Problem requirements: Without the images, repeat every line of the listing exactly.
──────── Extracted entries
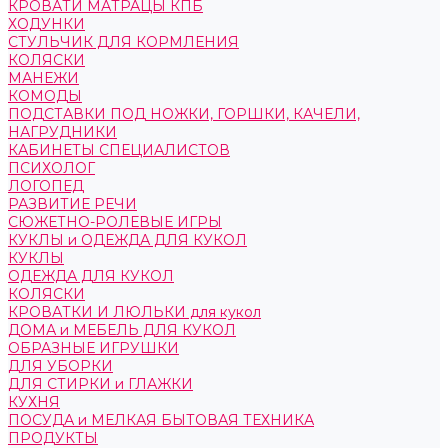
КРОВАТИ МАТРАЦЫ КПБ
ХОДУНКИ
СТУЛЬЧИК ДЛЯ КОРМЛЕНИЯ
КОЛЯСКИ
МАНЕЖИ
КОМОДЫ
ПОДСТАВКИ ПОД НОЖКИ, ГОРШКИ, КАЧЕЛИ,
НАГРУДНИКИ
КАБИНЕТЫ СПЕЦИАЛИСТОВ
ПСИХОЛОГ
ЛОГОПЕД
РАЗВИТИЕ РЕЧИ
СЮЖЕТНО-РОЛЕВЫЕ ИГРЫ
КУКЛЫ и ОДЕЖДА ДЛЯ КУКОЛ
КУКЛЫ
ОДЕЖДА ДЛЯ КУКОЛ
КОЛЯСКИ
КРОВАТКИ И ЛЮЛЬКИ для кукол
ДОМА и МЕБЕЛЬ ДЛЯ КУКОЛ
ОБРАЗНЫЕ ИГРУШКИ
ДЛЯ УБОРКИ
ДЛЯ СТИРКИ и ГЛАЖКИ
КУХНЯ
ПОСУДА и МЕЛКАЯ БЫТОВАЯ ТЕХНИКА
ПРОДУКТЫ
────────────────
Solution for this task:
КРОВАТИ МАТРАЦЫ КПБ
ХОДУНКИ
СТУЛЬЧИК ДЛЯ КОРМЛЕНИЯ
КОЛЯСКИ
МАНЕЖИ
КОМОДЫ
ПОДСТАВКИ ПОД НОЖКИ, ГОРШКИ, КАЧЕЛИ,
НАГРУДНИКИ
КАБИНЕТЫ СПЕЦИАЛИСТОВ
ПСИХОЛОГ
ЛОГОПЕД
РАЗВИТИЕ РЕЧИ
СЮЖЕТНО-РОЛЕВЫЕ ИГРЫ
КУКЛЫ и ОДЕЖДА ДЛЯ КУКОЛ
КУКЛЫ
ОДЕЖДА ДЛЯ КУКОЛ
КОЛЯСКИ
КРОВАТКИ И ЛЮЛЬКИ для кукол
ДОМА и МЕБЕЛЬ ДЛЯ КУКОЛ
ОБРАЗНЫЕ ИГРУШКИ
ДЛЯ УБОРКИ
ДЛЯ СТИРКИ и ГЛАЖКИ
КУХНЯ
ПОСУДА и МЕЛКАЯ БЫТОВАЯ ТЕХНИКА
ПРОДУКТЫ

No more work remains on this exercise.